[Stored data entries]
────────────────────

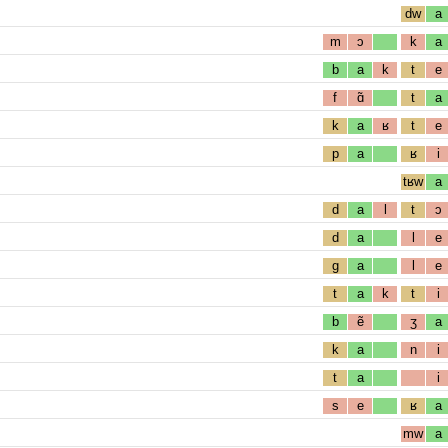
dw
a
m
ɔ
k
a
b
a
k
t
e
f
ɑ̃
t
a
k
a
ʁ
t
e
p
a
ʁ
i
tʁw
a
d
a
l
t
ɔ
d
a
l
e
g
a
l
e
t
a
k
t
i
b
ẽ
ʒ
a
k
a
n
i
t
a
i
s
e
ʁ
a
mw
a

────────────────────

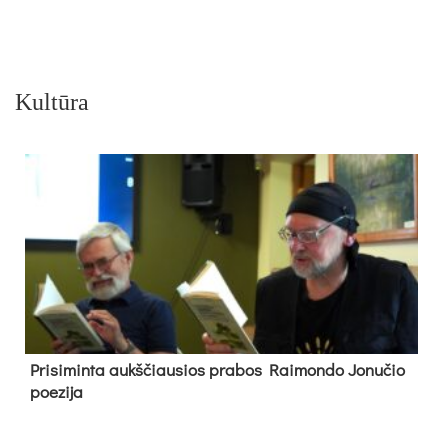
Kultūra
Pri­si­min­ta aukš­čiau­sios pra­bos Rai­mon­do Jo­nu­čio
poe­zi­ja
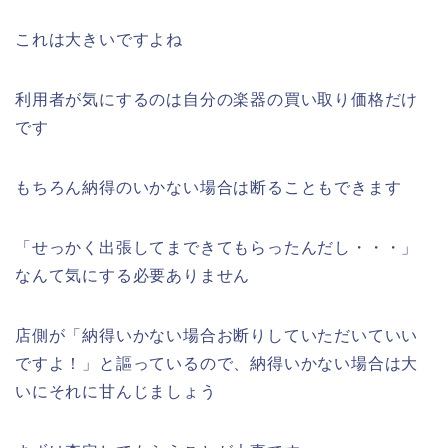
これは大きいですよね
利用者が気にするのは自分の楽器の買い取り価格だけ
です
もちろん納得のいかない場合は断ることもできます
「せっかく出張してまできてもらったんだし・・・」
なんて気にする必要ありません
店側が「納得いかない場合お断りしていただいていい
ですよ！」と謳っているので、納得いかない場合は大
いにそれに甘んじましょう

────────────────────

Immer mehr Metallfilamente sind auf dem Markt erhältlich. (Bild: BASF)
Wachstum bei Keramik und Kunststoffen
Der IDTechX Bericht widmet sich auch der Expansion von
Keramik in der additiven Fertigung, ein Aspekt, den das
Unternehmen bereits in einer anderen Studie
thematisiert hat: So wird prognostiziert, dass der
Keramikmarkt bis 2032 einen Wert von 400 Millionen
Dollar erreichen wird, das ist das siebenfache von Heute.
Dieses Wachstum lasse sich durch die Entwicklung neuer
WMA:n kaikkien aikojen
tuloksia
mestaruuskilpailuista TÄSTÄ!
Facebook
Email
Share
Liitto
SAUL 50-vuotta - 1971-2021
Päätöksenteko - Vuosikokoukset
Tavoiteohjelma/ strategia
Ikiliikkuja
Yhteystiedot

────────────────────

▶ **EXERCISE DETAILS**
From the entries above, show each line that includes the string "wird".

▶ **WRITTEN RESPONSE**
thematisiert hat: So wird prognostiziert, dass der
Dollar erreichen wird, das ist das siebenfache von Heute.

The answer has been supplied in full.